Defeating the Next-Book Willies

by James Scott Bell
@jamesscottbell

September of 2009 was Dan Brown week in the world of publishing. It had been six years since his mega-hit The Da Vinci Code. There was a lot of excitement about his new book, The Lost Symbol. Doubleday needed a huge hardcover bestseller in the midst of what’s been called “The Great Recession.” They got one.

The book had a first printing of 6.5 million and sold a million in hardcover and ebook the first day. It debuted at #1 on the NY Times list and stayed there for six weeks.

So why did it take Dan Brown six years to write it? He explained:

“The thing that happened to me and must happen to any writer who’s had success, is that I temporarily became very self-aware. Instead of writing and saying, ‘This is what the character does,’ you say, ‘Wait, millions of people are going to read this.’ It’s sort of like a tennis player who thinks too hard about a stroke—you’re temporarily crippled.”

What happened to Dan Brown on a mega level happens to most writers who publish more than one book.

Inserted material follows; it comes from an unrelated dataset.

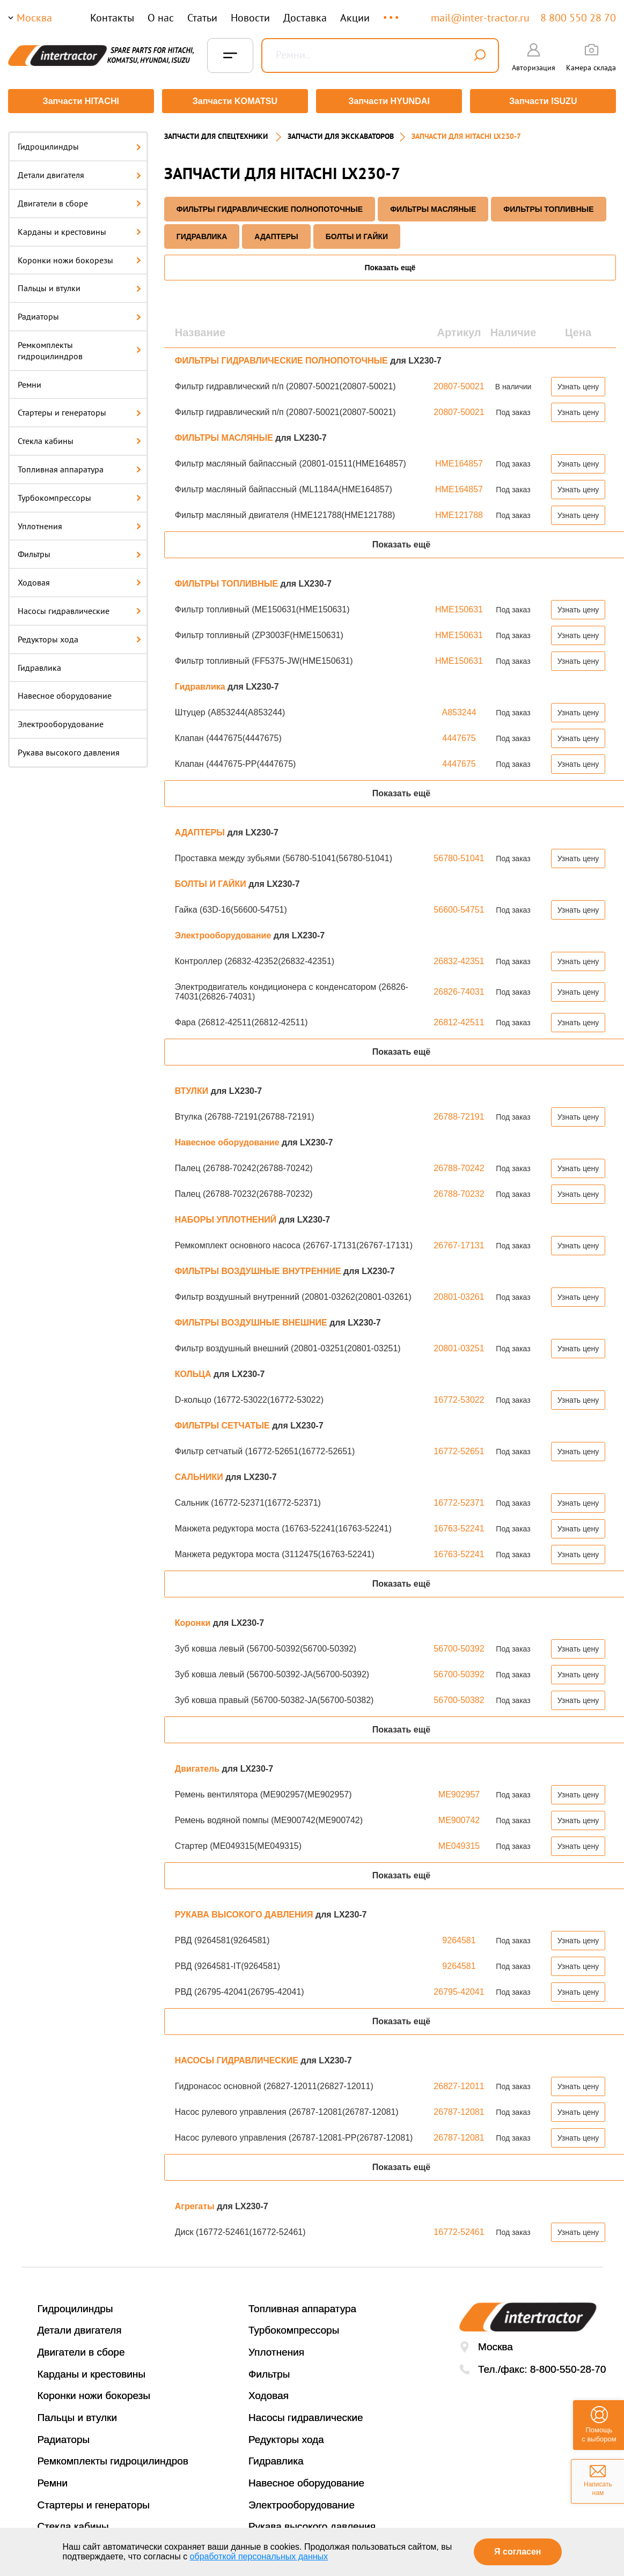 This screenshot has width=624, height=2576. Describe the element at coordinates (79, 608) in the screenshot. I see `Насосы гидравлические` at that location.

A lot of unpublished writers think things will be just swell once they’re published, and that they can produce book after book with nary a worry. (Insert here the usual jeremiad about AI-slop.)

For those who take writing seriously, who want to keep producing good work, the writing sometimes gets harder, not easier, as some would think. I’ve found this to be true for myself and for many of my published writer friends.

Why should this be? I think it’s because with each book, we know more about the craft and, consequently, where we fall short. We raise the bar because we hope to grow a readership. We want to keep pleasing them, surprising them, delighting them with plot twists, great characters, and a bit of stylistic flair. We keep pursuing that storied “next level.” That can bring on what I call “The Next-Book Willies.”

Dan Brown dealt with TNBW by hanging upside down in “gravity boots.” It seemed to “help me solve plot challenges by shifting my entire perspective.” But then: “My wife was very concerned that I would pull myself up into these gravity boots and not have the strength someday to get back down. I’d just be hanging there forever. So I now use an inversion table.”

Other writers have similar quirks:

Roald Dahl at least wrote sitting down, but insisted on climbing into a sleeping bag before doing so. Truman Capote (In Cold Blood; Breakfast at Tiffany’s) supposedly wrote lying down, a coffee – then a sherry, then a martini – in one hand and a pencil in another….Philip Pullman can only write in ballpoint on lined A4 paper that has two holes in it (not four)….John Cheever, in a 1978 Newsweek essay, confessed that the publication of a definitive collection of his great short stories was “in no way eclipsed by the fact that a great many … were written in my underwear.”

Victor Hugo (Les Misérables) allegedly asked his valet to hide his clothes and wrote in the nude – or at least, on cold days, wrapped in a blanket – so he could not go outside.

Here are a few, er, more normal practices I would suggest, all of which I’ve employed. Not surprisingly, the first is, WRITE. Start a free-form journal and just go. Begin entries with “I remember . . .” or “I really hate…” or “I wish…” This is not work on your WIP. It’s giving permission to your brain to come out and play. When you are working on your WIP, consider starting each stint with a Sue Grafton-style novel journal.

RE-READ. Pull out a favorite novel and read parts of it at random, or even the whole thing. Don’t worry about feeling even worse because you think you can’t write like that author. You’re not supposed to. You never can. But guess what? They can’t write like you, either.

INCUBATE. For half an hour, think hard about your project, writing notes to yourself, asking questions. Back yourself into tight corners. Then put all that away for a day and do other stuff. Your Boys in the Basement will get to work and good things will start bubbling up. For an advanced session, try going 6 hours without phone, computer, tablet, or TV. (Think that’s easy these days? Just try it!) ! You can use a pen and paper if you like. I recommend doodling.

BLOOD TO BRAIN. If you want to try gravity boots, be my guest. What I do is lie on my back and put my legs up on a chair or bed, and then do some deep breathing and relaxing for 15-25 minutes. This is especially helpful to get through the afternoon blahs.

So what about you? Have you ever had the “next-book willies”? What do you do to overcome this, or other forms of writer’s block?